Antes de entrarmos mais especificamente na questão de “quem é o responsável”, vamos lidar com outra pergunta importante: o que causa o tráfico de crianças? O tráfico infantil não existe sem um mercado. Crianças são levadas para o comércio sexual porque esse comércio existe — e ele existe por causa da hiper-sexualização e da comercialização do sexo. Temos a tendência de lidar com os problemas apenas na flor, e não na raiz. Podar uma planta pode até eliminar temporariamente as flores, mas isso gera mais sementes. Não muda nem remove o sistema de raízes que permite à erva daninha continuar prosperando.
O tráfico sexual, em todas as suas formas, não deve ser visto apenas como um ato de pecado ou crueldade. Deve ser visto como uma economia da crueldade. É um sistema, uma máquina que depende de suas partes constituintes para funcionar. O mal do tráfico infantil começa muito antes de uma criança ser sequestrada e forçada a se prostituir nas ruas. Ele começa no coração de uma sociedade doente pelo pecado, que vende e glorifica o sexo ilícito. Começa com a mercantilização do corpo humano e da identidade sexual. Começa com a sede de poder daqueles que obtêm prazer distorcido ao controlar os vulneráveis. É um problema social e cultural.
É por isso que apenas aprovar leis não pode resolver o problema do tráfico de crianças. Esse mal habita o coração humano e, por isso, se enraíza na cultura. Enquanto crianças forem sexualizadas em nome do “entretenimento”, não haverá lei no mundo capaz de conter essa maré cultural. As pessoas são condicionadas a aceitar que meninas pequenas usem maquiagem e roupas adultas. A cultura popular — que, em grande parte, é um programa intencional de manipulação mental — nos acostuma a ignorar aquilo que, naturalmente, deveria nos causar grande alarme. Aqueles que lucram com a exploração sexual e o abuso infantil estão vencendo essa batalha porque estão vencendo a guerra cultural. A cultura está a montante da lei. Tudo o que influencia a cultura, com o tempo, passará a controlar as leis de uma nação.

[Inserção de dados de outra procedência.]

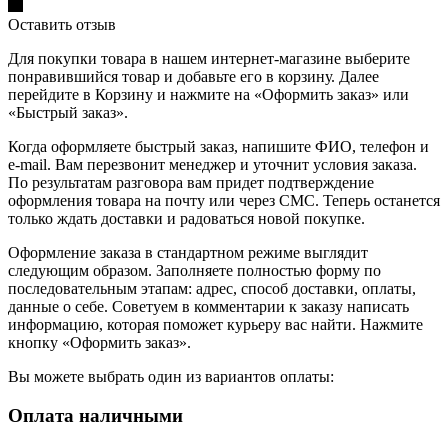
Оставить отзыв
Для покупки товара в нашем интернет-магазине выберите
понравившийся товар и добавьте его в корзину. Далее
перейдите в Корзину и нажмите на «Оформить заказ» или
«Быстрый заказ».
Когда оформляете быстрый заказ, напишите ФИО, телефон и
e-mail. Вам перезвонит менеджер и уточнит условия заказа.
По результатам разговора вам придет подтверждение
оформления товара на почту или через СМС. Теперь останется
только ждать доставки и радоваться новой покупке.
Оформление заказа в стандартном режиме выглядит
следующим образом. Заполняете полностью форму по
последовательным этапам: адрес, способ доставки, оплаты,
данные о себе. Советуем в комментарии к заказу написать
информацию, которая поможет курьеру вас найти. Нажмите
кнопку «Оформить заказ».
Вы можете выбрать один из вариантов оплаты:
Оплата наличными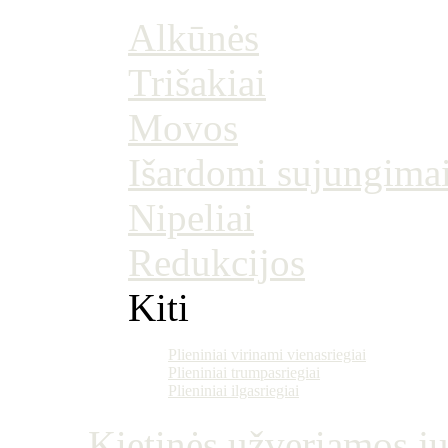
Alkūnės
Trišakiai
Movos
Išardomi sujungima
Nipeliai
Redukcijos
Kiti
Plieniniai virinami vienasriegiai
Plieniniai trumpasriegiai
Plieniniai ilgasriegiai
Kietinės užveriamos j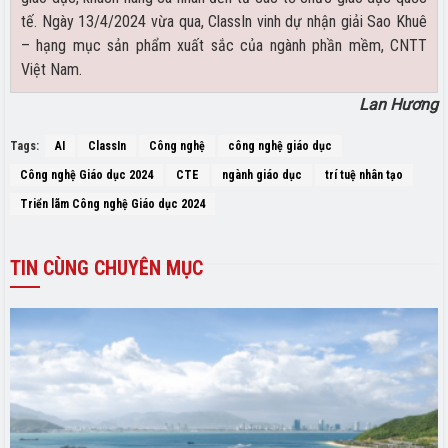
tế. Ngày 13/4/2024 vừa qua, ClassIn vinh dự nhận giải Sao Khuê
– hạng mục sản phẩm xuất sắc của ngành phần mềm, CNTT
Việt Nam.
Lan Hương
Tags:
AI
ClassIn
Công nghệ
công nghệ giáo dục
Công nghệ Giáo dục 2024
CTE
ngành giáo dục
trí tuệ nhân tạo
Triển lãm Công nghệ Giáo dục 2024
TIN
CÙNG CHUYÊN MỤC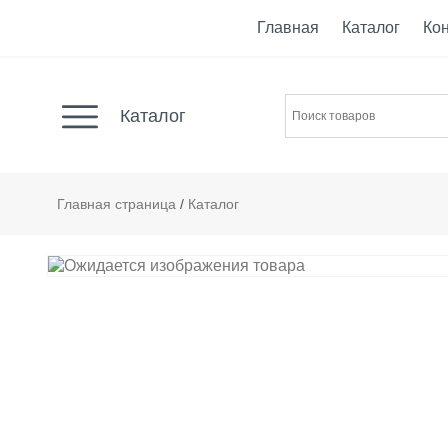
Главная
Каталог
Ко
Каталог
Главная страница
/
Каталог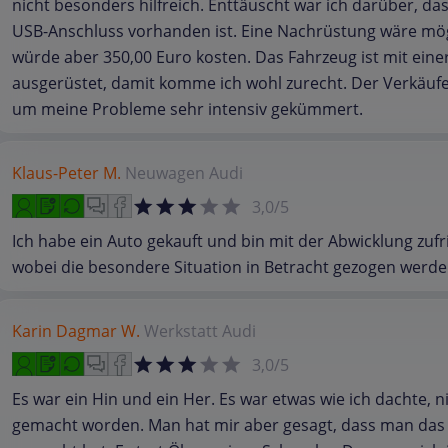
nicht besonders hilfreich. Enttäuscht war ich darüber, das
USB-Anschluss vorhanden ist. Eine Nachrüstung wäre mög
würde aber 350,00 Euro kosten. Das Fahrzeug ist mit eine
ausgerüstet, damit komme ich wohl zurecht. Der Verkäufe
um meine Probleme sehr intensiv gekümmert.
Klaus-Peter M.
Neuwagen
Audi
3,0/5
Ich habe ein Auto gekauft und bin mit der Abwicklung zufr
wobei die besondere Situation in Betracht gezogen werd
Karin Dagmar W.
Werkstatt
Audi
3,0/5
Es war ein Hin und ein Her. Es war etwas wie ich dachte, n
gemacht worden. Man hat mir aber gesagt, dass man das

Ainda assim, não estamos sem esperança nem sem uma causa pela qual lutar. Deus determinou que os Seus maiores juízos estão reservados àqueles que exploram intencionalmente os vulneráveis, mas é essencial compreendermos como essa batalha é travada e vencida — na consciência coletiva das pessoas comuns. Não há qualquer chance de o comércio sexual ser erradicado ou substancialmente enfraquecido sem um despertar de consciência. A história já nos deu precedentes de que isso é possível. Deve haver um Avivamento da Justiça — uma Renascença da Normalidade. Pecar de tal forma contra os pequeninos é transgredir contra a razão e o instinto. Não é uma longa jornada quando se está retornando àquilo que foi programado por Deus e pela natureza. Isso significa que, ao nos posicionarmos contra esse pecado como pessoas comuns, temos Deus e a natureza ao nosso lado.
Quanto à pergunta: “Quem é responsável pelo tráfico de crianças?” — se entendermos isso como o fenômeno cultural que é, então todos os que voluntariamente participam desse mercado são responsáveis. Isso não é uma questão de esquerda ou de direita.
Enquanto crianças são contrabandeadas para os recantos da escuridão, milhões ignoram — e, assim, fortalecem — essa realidade terrível. Mais importante ainda: ao consentir com as condições que a provocam, as pessoas se tornam diretamente culpadas. Ao participar de um jogo no qual as crianças sempre perdem, você se torna um autor do crime.
Acusações são lançadas contra vários líderes e figuras públicas sobre suposta participação na exploração infantil. Muitas dessas acusações foram comprovadas como verdadeiras.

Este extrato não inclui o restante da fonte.